How to Find the Median
The median is the middle value of a data set when the values are arranged in order. It's one of the three most common measures of center — alongside the mean and mode — and it has a useful property that the mean doesn't: it ignores extreme values.
What the Median Tells You
The median splits a data set exactly in half. Half the values fall at or below it, and half fall at or above it. That's why it's often described as the "typical" value — it represents the middle of the distribution, not the mathematical average.
This distinction matters when data has outliers. Consider household incomes in a neighborhood where most families earn around $60,000, but one household earns $4,000,000. The mean income gets pulled sharply upward by that one value — it might come out to $250,000, a number that doesn't reflect the experience of anyone actually living there. The median, though, would stay right around $60,000.

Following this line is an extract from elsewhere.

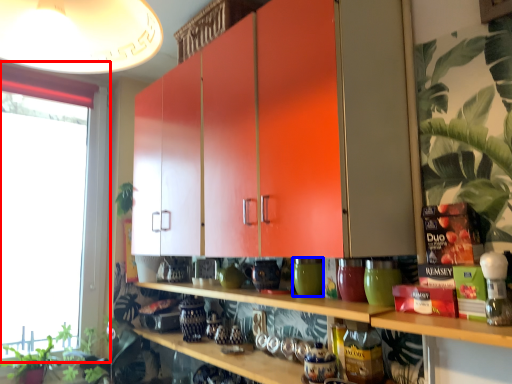 Question: Among these objects, which one is nearest to the camera, window (highlighted by a red box) or pottery (highlighted by a blue box)?

Choices:
 (A) window
 (B) pottery

Answer: (B) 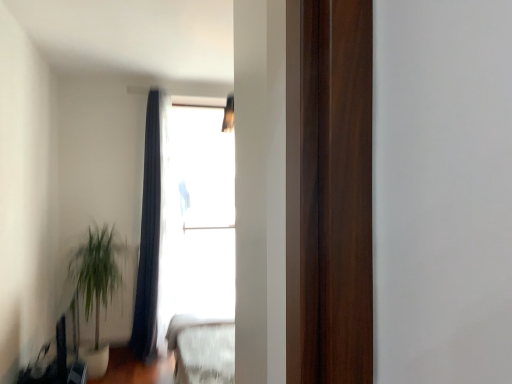 Question: Does point (154, 165) appear closer or farther from the camera than point (100, 291)?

This is exactly why income and housing statistics are almost always reported as medians rather than means.
How to Find the Median
Step 1: Sort the values from smallest to largest.
Step 2: If there's an odd number of values, the median is the middle one. If there's an even number, the median is the average of the two middle values.
Odd number of values
Find the median of: 14, 7, 3, 21, 9
Sort: 3, 7, 9, 14, 21
Five values, so the middle is the 3rd one. Median = 9.
Even number of values
Find the median of: 8, 3, 15, 6, 11, 2
Sort: 2, 3, 6, 8, 11, 15
Six values, so the median is the average of the 3rd and 4th:
$$\text{Median} = \frac{6 + 8}{2} = 7$$
Median = 7 — even though 7 doesn't actually appear in the data set.
Finding the middle position
With a large data set it helps to use a formula to locate the middle. For \(n\) values sorted in order:
- If \(n\) is odd, the median is at position \(\dfrac{n+1}{2}\)
- If \(n\) is even, average the values at positions \(\dfrac{n}{2}\) and \(\dfrac{n}{2} + 1\)
For example, with 19 values: position \(\frac{19+1}{2} = 10\) — the 10th value is the median. With 20 values: average positions 10 and 11.
Median vs. Mean
Neither measure is universally better — they answer different questions.
The mean accounts for every value in the data set equally. It's the right choice when the data is roughly symmetric and there are no extreme outliers (test scores, production measurements, etc.).
The median is better when the data is skewed or contains outliers. Real estate prices, salaries, and response times are commonly reported as medians for this reason.
When the mean and median are close together, the data is probably fairly symmetric. When they're far apart, that's a sign the distribution is skewed or contains outliers worth investigating.
Practice Problems
1. Find the median of: 5, 12, 3, 8, 7, 19, 1 Show answerSorted: 1, 3, 5, 7, 8, 12, 19. Seven values, middle is the 4th. Median = 7.
2. Find the median of: 44, 17, 62, 8, 31, 55 Show answerSorted: 8, 17, 31, 44, 55, 62. Six values, average the 3rd and 4th: \(\frac{31+44}{2} = 37.5\). Median = 37.5.
3. A class of 9 students scored: 72, 85, 91, 68, 74, 88, 95, 71, 80. Find the median score. Show answerSorted: 68, 71, 72, 74, 80, 85, 88, 91, 95. Nine values, middle is the 5th. Median = 80.
4. Which measure — mean or median — better represents the typical salary in a company where 10 employees earn $45,000–$55,000 and the CEO earns $2,000,000? Show answerThe median. The CEO's salary is a strong outlier that would pull the mean far above what most employees earn. The median would fall in the $45,000–$55,000 range, which is more representative.
5. The median of five consecutive even integers is 14. What are the five integers? Show answerFive consecutive even integers centered on 14: 10, 12, 14, 16, 18.